Heureux qui comme Ulysse a fait un beau voyage… Catherine Domain quitte chaque été sa libraire « Ulysse » parisienne de l’île Saint-Louis pour celle installée dans l’immeuble Croisière, l’ancien casino d’Hendaye aux pieds dans l’eau. Créé en 2007 par Catherine Domain avec l’aide précieuse – entre autres – de la ville d’Hendaye, de l’Académie des Sciences via le château d’Abbadia, de l’association internationale des Amis de Pierre Loti, le prix Pierre Loti récompense chaque année un récit de voyage. Julien Viaud alias Pierre Loti arborait plus d’un couvre-chef selon les circonstances, un canotier à la mode en tenue de ville, ou sa casquette d’officier de Marine lorsqu’en mission.

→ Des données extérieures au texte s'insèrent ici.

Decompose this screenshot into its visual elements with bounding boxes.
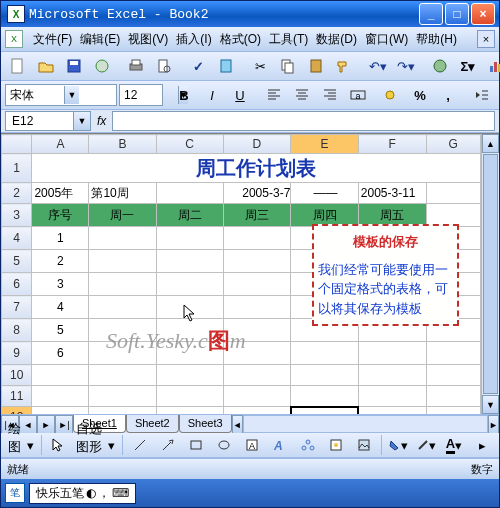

Les sept Hendayais membres du comité de lecture, après avoir dévoré la vingtaine d’ouvrages retenus, ont délibéré à distance et il n’y a pas eu l’ombre d’un doute quant au choix de l’œuvre primée : le prix Pierre Loti 2020 a été décerné à un jeune Breton - Guirec Soudée - pour son livre « Le monde selon Guirec et Monique, un marin, une poule, un incroyable voyage » (aux éditions Flammarion).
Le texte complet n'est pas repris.